Re: surrogates for XML

Hello Yves,

It's not that difficult, but indeed you have to be careful.

XML is described in terms of characters. A single surrogate
codepoint is definitely no character, so it's excluded from
production [2]. On the other hand, there will be characters
allocated in planes 1, 2,..., and XML is prepared for this.

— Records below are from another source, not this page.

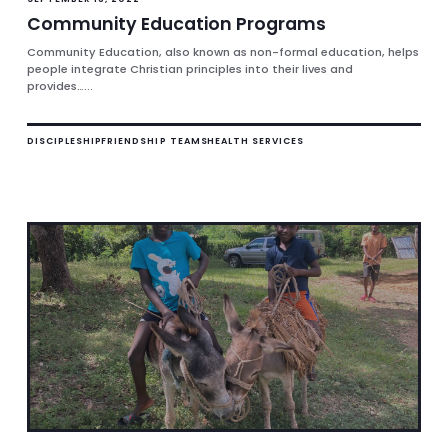
Community Education Programs
Community Education, also known as non-formal education, helps
people integrate Christian principles into their lives and
provides…...
DISCIPLESHIP
FRIENDSHIP TEAMS
HEALTH SERVICES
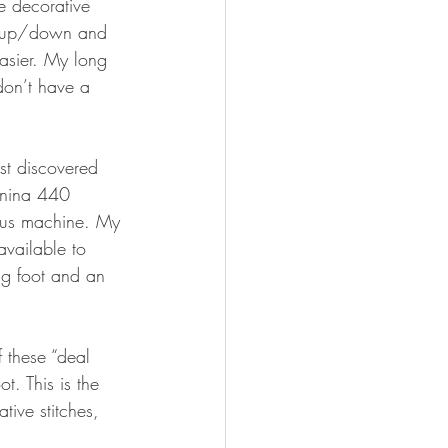
he decorative 
le up/down and 
easier. My long 
don’t have a 
rst discovered 
ernina 440 
ious machine. My 
vailable to 
g foot and an 
 these “deal 
oot. This is the 
ive stitches, 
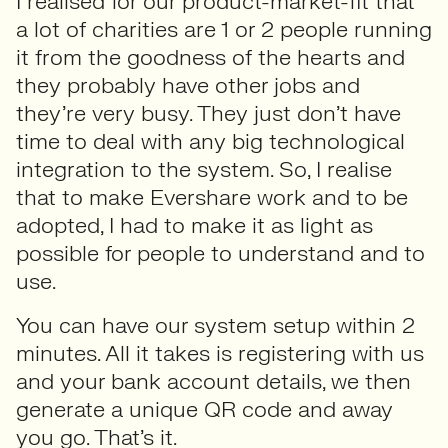
I realised for our product-market-fit that
a lot of charities are 1 or 2 people running
it from the goodness of the hearts and
they probably have other jobs and
they’re very busy. They just don’t have
time to deal with any big technological
integration to the system. So, I realise
that to make Evershare work and to be
adopted, I had to make it as light as
possible for people to understand and to
use.
You can have our system setup within 2
minutes. All it takes is registering with us
and your bank account details, we then
generate a unique QR code and away
you go. That’s it.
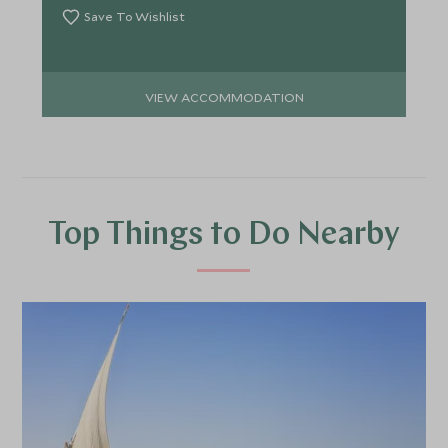
Save To Wishlist
VIEW ACCOMMODATION
Top Things to Do Nearby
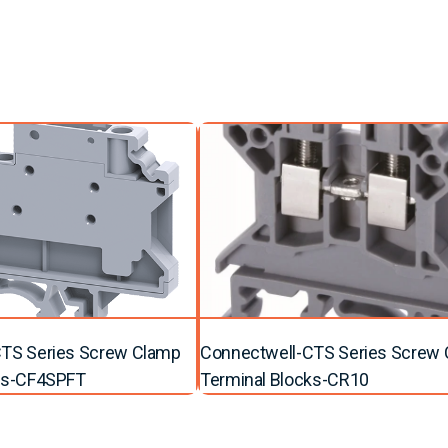
TS Series Screw Clamp
Connectwell-CTS Series Screw
ks-CF4SPFT
Terminal Blocks-CR10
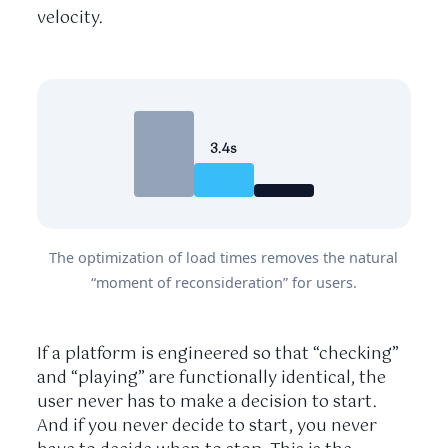
velocity.
3.4s
The optimization of load times removes the natural
“moment of reconsideration” for users.
If a platform is engineered so that “checking”
and “playing” are functionally identical, the
user never has to make a decision to start.
And if you never decide to start, you never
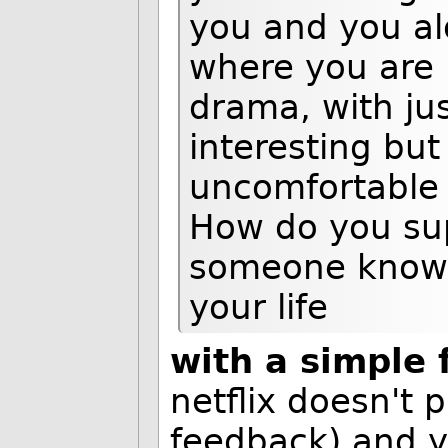
you and you al
where you are 
drama, with ju
interesting but
uncomfortable w
How do you sup
someone knowin
your life
with a simple
netflix doesn't 
feedback) and ye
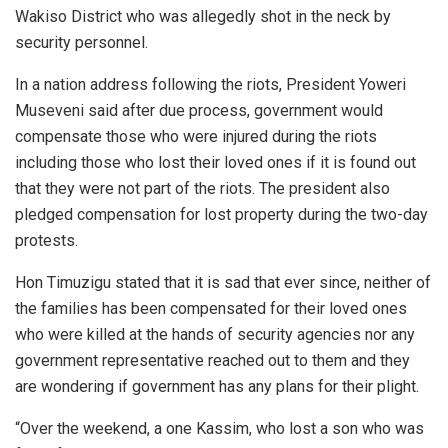
Wakiso District who was allegedly shot in the neck by
security personnel.
In a nation address following the riots, President Yoweri
Museveni said after due process, government would
compensate those who were injured during the riots
including those who lost their loved ones if it is found out
that they were not part of the riots. The president also
pledged compensation for lost property during the two-day
protests.
Hon Timuzigu stated that it is sad that ever since, neither of
the families has been compensated for their loved ones
who were killed at the hands of security agencies nor any
government representative reached out to them and they
are wondering if government has any plans for their plight.
“Over the weekend, a one Kassim, who lost a son who was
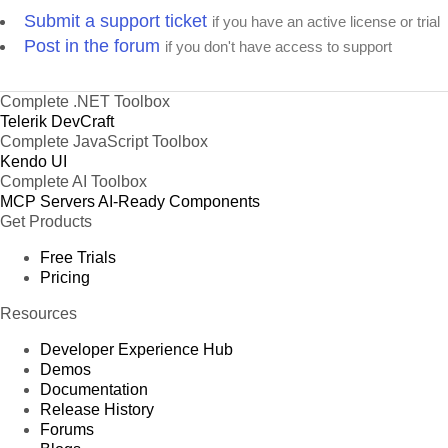
Submit a support ticket
if you have an active license or trial
Post in the forum
if you don't have access to support
Complete .NET Toolbox
Telerik DevCraft
Complete JavaScript Toolbox
Kendo UI
Complete AI Toolbox
MCP Servers
AI-Ready Components
Get Products
Free Trials
Pricing
Resources
Developer Experience Hub
Demos
Documentation
Release History
Forums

Looking at UTF-8 and UTF-16, the two encodings every XML
processor is required to understand, A character e.g. in
plane 1 will be encoded as a sequence of four bytes (the
first one of the form 11110xxx). In UTF-16, the same character
will be encoded as a high surrogate followed by a low
surrogate. But this is just the UTF-16-specific way of
encoding, not relevant for XML itself.

Hope this helps.    Regards,   Martin.

At 00/10/09 15:15 +0900, Yves wrote:

>I have a question about Unicode surrogates and XML:
>
>The XML specifications define the range of valid characters to be:
>
>Char ::= #x9 | #xA | #xD | [#x20-#xD7FF] | [#xE000-#xFFFD] | 
>[#x10000-#x10FFFF]
>
>Explicitely excluding the surrogates blocks. But the scalar values 0x10000 
>to 0x10FFFF seems to indicate that surrogates are supported... I'm not 
>sure I understand. In addition, The Unicode version 3.0 also gives 
>formulas to go back and forth between surrogates pairs and scalar values, 
>mentioning their need for XML (section 3.7).
>
>I would appreciate a lot if someone could someone cold give me more 
>information on how surrogates are supported on XML?
>
>Thanks.
>
>-yves savourel
>
>
>
>
>

Received on Monday, 9 October 2000 08:37:50 UTC